The PDSA estimate that as many as two and a half million dogs (one in three) as well as two million cats (one in four) in the UK are overweight.
With more than three-quarters of vets in the country offering obesity clinics this is far from hard to believe.
The report includes a survey of dog owners where nine out of ten admit to feeding high calorie human foods including take-aways, biscuits, chips and even alcohol to pets.
Why is the health of your pet important?
Pet obesity is essentially a slow killer of pets but a poor diet and lack of exercise can reduce their lifespan by as much as two years.
More importantly a new Pet Food Manufacturers' Association report has warned that with a rise in obesity-related claims, some pet insurance firms are considering cutting payouts for fat pets.
I have witnessed an increasing number of dogs that are fed too much and walked too little - particularly over the winter months.
At my surgery in Bristol three out of five (60%) dogs visiting the surgery between the winter months of October 2013 and February 2014 had gained weight, compared to just two out of five (40%) the previous year.
With the weather showing signs of improvement use this to kick-start your pets health campaign.
Otherwise it could soon be your wallet that is feeling stretched.
Here are a few frequently asked questions and answers:
Your dog does not need a treat every day
Most people aren't aware that popular dog treats contain up to 150 calories, but the average 10kg dog requires just 400 kilocalories per day.
As the treats are only small many owners admit to handing out four or six a day which rapidly contributes to their daily calorie recommendation.
Instead of dog snacks try use non fattening treats for good behaviour like celery or other vegetables.
Walk your dog for five miles each day
I hear many excuses from owners for not walking dogs regularly - but we are responsible for our pets and time needs to be made to meet their requirements.
Most owners will also only walk for three miles a day, many walking for a lot less than that, burning only 90 calories per walk. For a well behaved dog enjoying a daily treat this is simply not far enough.
A study has shown that on a brisk walk a dog will expend approximately three calories/kg/mile - so the average dog will expend 30 calories per mile.

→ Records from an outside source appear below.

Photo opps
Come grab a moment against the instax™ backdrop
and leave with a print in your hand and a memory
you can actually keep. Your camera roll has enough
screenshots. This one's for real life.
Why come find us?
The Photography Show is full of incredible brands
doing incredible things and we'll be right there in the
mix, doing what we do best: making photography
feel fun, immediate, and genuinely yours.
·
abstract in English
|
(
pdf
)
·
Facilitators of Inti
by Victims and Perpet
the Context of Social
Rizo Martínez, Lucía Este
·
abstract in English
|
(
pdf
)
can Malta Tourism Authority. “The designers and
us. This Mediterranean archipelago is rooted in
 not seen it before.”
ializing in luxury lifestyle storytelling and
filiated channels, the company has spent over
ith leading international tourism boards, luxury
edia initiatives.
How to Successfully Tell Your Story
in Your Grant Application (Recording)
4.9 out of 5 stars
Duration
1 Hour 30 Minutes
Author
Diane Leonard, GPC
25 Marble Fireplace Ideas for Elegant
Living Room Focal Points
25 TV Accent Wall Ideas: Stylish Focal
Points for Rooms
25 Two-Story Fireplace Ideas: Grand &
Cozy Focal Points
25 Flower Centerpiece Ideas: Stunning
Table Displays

The positive effect of exercise on the mental wellbeing of your dog is also underestimated. Exercise ensures that our "working" dogs have something to do. A lack of exercise results in boredom which in turn can lead to barking, phobias and aggression.
How to work out how far your dog should walk
To work off the waistline that has built up over the winter you should be aiming to walk a 10kg dog for at least three - five miles each day.
How do I know if my dog is overweight?
The best way to do this yourself is to stand above your dog and look down on them. You should see a waistline and be able to feel the ribs (easily!), but not see them.
It is important to keep dogs a healthy weight as this decreases the risk of cardiovascular disease and other common problems such as diabetes in later life.
Want to walk but don't own a dog?
Try signing up for websites like www.borrowmydoggy.com or contacting your local pet rescue centre.